After the revolution, a state farm was set up in the estate. The church was closed in 1941 and used as a warehouse. But already in the 1970s and 1980s, both the estate and the temple were restored. True, in 2018, they say, it was sold to a certain private company, and since then no life has been observed on the territory, the buildings are empty. But the temple is working.
Located at: Novoyasenevsky prospect, 27, Novoyasenevskaya metro station.
Manor Uzkoe
The name Narrow estate came from a former village known here since the 16th century. It belonged at different times to different noble noble families, the last owners were the Trubetskoy princes. After the well-known events, almost all of them emigrated. Only Vladimir Trubetskoy remained in Russia, who was shot in 1937. Like his daughter Varvara.

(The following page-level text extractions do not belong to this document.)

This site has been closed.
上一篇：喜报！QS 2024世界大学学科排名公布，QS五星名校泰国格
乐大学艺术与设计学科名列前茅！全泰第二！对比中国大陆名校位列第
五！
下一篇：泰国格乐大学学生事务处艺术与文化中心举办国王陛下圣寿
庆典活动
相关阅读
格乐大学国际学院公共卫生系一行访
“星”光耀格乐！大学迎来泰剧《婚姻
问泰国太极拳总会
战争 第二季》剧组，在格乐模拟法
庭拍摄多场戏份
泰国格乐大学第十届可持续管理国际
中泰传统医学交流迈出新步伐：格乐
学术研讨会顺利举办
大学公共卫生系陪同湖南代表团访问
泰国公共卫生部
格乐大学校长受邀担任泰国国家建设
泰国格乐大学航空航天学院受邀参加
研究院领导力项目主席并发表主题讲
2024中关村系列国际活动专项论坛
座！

In the 1920s, a complex institution was set up in the former estate a sanatorium for improving the life of scientists under the Council of People’s Commissars of the RSFSR. And until now it is used as a sanatorium belonging to the Ministry of Education. You can’t just walk past the fence, but bus tours are taken here that’s when you can get into the territory.

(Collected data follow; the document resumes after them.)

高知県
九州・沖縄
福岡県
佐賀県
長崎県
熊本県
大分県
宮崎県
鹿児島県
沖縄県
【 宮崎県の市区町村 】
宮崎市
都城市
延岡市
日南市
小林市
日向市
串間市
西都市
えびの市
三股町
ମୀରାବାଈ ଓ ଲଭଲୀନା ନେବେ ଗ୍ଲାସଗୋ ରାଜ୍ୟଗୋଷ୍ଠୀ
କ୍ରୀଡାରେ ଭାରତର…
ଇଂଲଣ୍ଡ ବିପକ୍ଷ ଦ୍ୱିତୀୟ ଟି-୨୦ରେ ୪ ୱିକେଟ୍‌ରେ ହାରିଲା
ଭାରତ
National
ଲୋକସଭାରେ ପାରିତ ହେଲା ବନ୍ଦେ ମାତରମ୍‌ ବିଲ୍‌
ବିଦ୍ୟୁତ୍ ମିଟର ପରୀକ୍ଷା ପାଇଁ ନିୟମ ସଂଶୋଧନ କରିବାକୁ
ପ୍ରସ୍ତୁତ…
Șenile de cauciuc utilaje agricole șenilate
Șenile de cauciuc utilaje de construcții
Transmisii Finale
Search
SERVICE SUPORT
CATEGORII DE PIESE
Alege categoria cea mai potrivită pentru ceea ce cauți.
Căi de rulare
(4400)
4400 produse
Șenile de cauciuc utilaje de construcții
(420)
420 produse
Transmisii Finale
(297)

But what is certainly available to everyone and always is the temple of the Kazan Mother of God, built in the 17th century. In Soviet times, valuable books, manuscripts of repressed writers were brought here, withdrawn from circulation. And when the church was returned to the church, during the renovation, the workers found some kind of board in the underground. And just about to throw it out lo and behold! the image of the Mother of God began to appear on the board. Now this icon is solemnly hanging over the entrance to the temple. Locals say that the image is getting clearer every year. Located at: st. Profsoyuznaya, 123A, metro station “Teply Stan”.
Estate Znamenskoye-Sadki
In the 19th century it belonged to the Trubetskoys. Pushkin, Gogol, Griboyedov loved to visit here. Leo Tolstoy’s parents got married here. Well, the ancestors of the great writer were drawn to this place: remember, they got married nearby, in Yasenevo? Located at the address: MKAD, 36th km, building 1, metro station “Bulvar Dmitry Donskoy”.
Bald mountain
Bitsa Park in Moscow includes a huge meadow with rare herbaceous plants. Locals advise: to get here faster, enter the forest from the car circle at the intersection of Balaklava Avenue and Miklukho-Maklaya Street. Then go along the footpath, and soon you will see a huge clearing. This is the Bald (another option is the Fox because of the abundance of foxes that were found here) mountain.

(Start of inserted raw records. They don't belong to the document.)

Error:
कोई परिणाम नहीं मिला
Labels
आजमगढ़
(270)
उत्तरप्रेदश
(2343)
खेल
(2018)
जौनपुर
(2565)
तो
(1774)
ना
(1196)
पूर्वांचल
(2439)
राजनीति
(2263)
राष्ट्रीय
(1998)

It is believed that once there was an ancient temple something like an ancient Slavic pagan temple. In honor of this legend, wooden idols were erected on Lysaya Gora in 2000. The most impressionable ones leave reviews on the Internet that they were thoroughly imbued with the anomalousness of this place, that they suddenly became ill, dizzy, and that it was not for nothing that Bulgakov dedicated Margarita to a witches right here. But you and I understand: this is simply the highest point of Bald Mountain. By the way, it’s very cool to watch the sunset from here.
Ancient temples
They are from the side of Sevastopolsky Avenue, on the field, and in the forest itself, if you walk from the side of the Bitsevsky Park metro station. Locals seem to like to come here every now and then they bring drying and sweets to wooden idols. There is a belief that this is the only way to appease the pagan gods in order to help fulfill the desire made around them.
Gnome trail
Miracle track, where you make 3 4 steps up the path, and then the same amount down. And so long, long: up and down, up and down. The undulating trail goes over the cliff. Taking careful, miniature steps, you feel like a forest gnome.